━━━ Working data

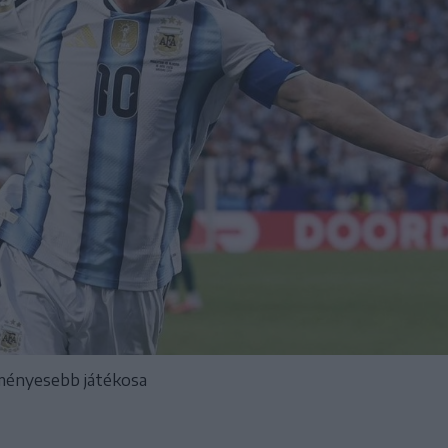
dményesebb játékosa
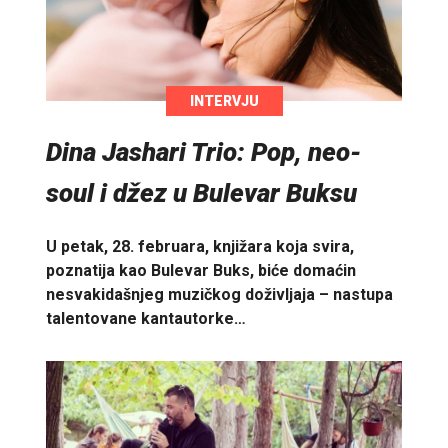
INTERVJU
Dina Jashari Trio: Pop, neo-
soul i džez u Bulevar Buksu
U petak, 28. februara, knjižara koja svira,
poznatija kao Bulevar Buks, biće domaćin
nesvakidašnjeg muzičkog doživljaja – nastupa
talentovane kantautorke…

━━━━━━

▸ Required action
Set down all records verbatim, omitting images.

▸ Reply
dményesebb játékosa
INTERVJU
Dina Jashari Trio: Pop, neo-
soul i džez u Bulevar Buksu
U petak, 28. februara, knjižara koja svira,
poznatija kao Bulevar Buks, biće domaćin
nesvakidašnjeg muzičkog doživljaja – nastupa
talentovane kantautorke…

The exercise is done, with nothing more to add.